Directions for this task: If a line in the listing includes the word "爽やかな恋愛タイプ", copy it out.

─── Material for this exercise

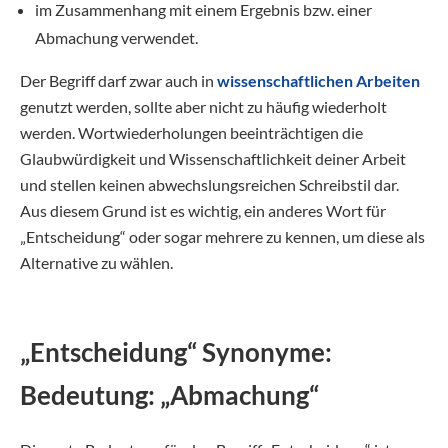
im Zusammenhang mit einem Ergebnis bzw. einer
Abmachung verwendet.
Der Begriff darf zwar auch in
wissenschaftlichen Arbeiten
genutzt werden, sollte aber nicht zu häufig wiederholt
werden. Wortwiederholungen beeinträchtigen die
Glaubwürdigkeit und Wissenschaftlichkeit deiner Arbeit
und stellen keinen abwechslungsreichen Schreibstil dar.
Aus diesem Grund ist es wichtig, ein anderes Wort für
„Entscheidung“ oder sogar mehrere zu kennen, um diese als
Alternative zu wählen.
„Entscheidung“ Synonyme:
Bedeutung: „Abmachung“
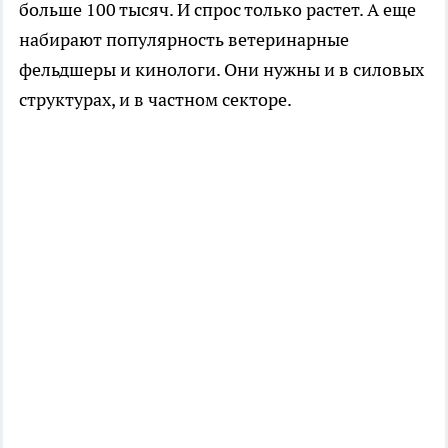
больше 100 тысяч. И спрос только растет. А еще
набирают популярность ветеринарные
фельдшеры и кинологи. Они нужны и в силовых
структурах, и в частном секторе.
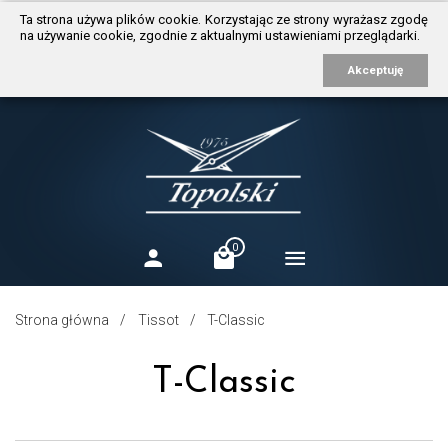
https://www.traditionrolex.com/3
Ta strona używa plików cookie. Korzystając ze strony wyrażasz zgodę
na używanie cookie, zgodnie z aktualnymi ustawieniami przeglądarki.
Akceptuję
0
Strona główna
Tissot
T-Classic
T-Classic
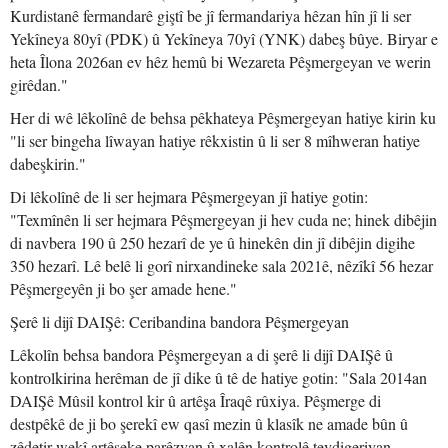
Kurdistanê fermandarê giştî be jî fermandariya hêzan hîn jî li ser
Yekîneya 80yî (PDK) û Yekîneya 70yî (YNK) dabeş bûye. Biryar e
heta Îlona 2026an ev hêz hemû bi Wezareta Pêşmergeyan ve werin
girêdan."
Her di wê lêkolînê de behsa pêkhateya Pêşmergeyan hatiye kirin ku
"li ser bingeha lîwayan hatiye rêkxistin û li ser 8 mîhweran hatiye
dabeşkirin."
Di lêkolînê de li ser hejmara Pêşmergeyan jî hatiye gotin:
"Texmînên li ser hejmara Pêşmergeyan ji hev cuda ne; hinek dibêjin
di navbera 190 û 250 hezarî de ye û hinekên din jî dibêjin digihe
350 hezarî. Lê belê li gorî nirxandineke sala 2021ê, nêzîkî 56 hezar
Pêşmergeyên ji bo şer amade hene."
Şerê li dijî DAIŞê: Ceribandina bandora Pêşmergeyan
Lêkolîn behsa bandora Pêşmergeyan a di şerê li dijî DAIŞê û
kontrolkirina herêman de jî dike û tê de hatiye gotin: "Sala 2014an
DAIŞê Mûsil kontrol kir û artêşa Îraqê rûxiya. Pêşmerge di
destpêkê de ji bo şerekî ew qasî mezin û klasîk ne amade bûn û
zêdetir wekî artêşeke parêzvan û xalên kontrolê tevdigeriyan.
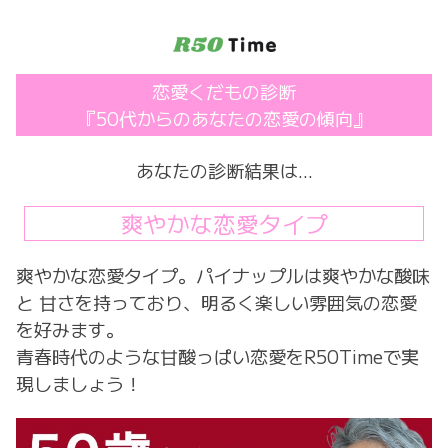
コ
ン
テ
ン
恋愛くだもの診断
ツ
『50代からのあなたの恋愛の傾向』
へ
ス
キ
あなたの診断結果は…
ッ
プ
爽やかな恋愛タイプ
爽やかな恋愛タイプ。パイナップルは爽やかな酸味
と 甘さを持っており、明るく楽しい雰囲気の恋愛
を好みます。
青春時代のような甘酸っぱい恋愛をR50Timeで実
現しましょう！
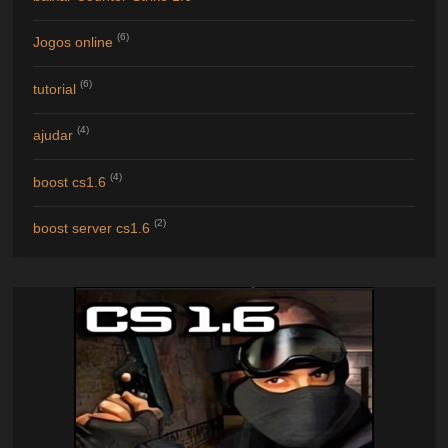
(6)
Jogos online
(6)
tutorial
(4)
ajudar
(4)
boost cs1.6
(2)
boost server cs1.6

──────

Response to the task:
爽やかな恋愛タイプ
爽やかな恋愛タイプ。パイナップルは爽やかな酸味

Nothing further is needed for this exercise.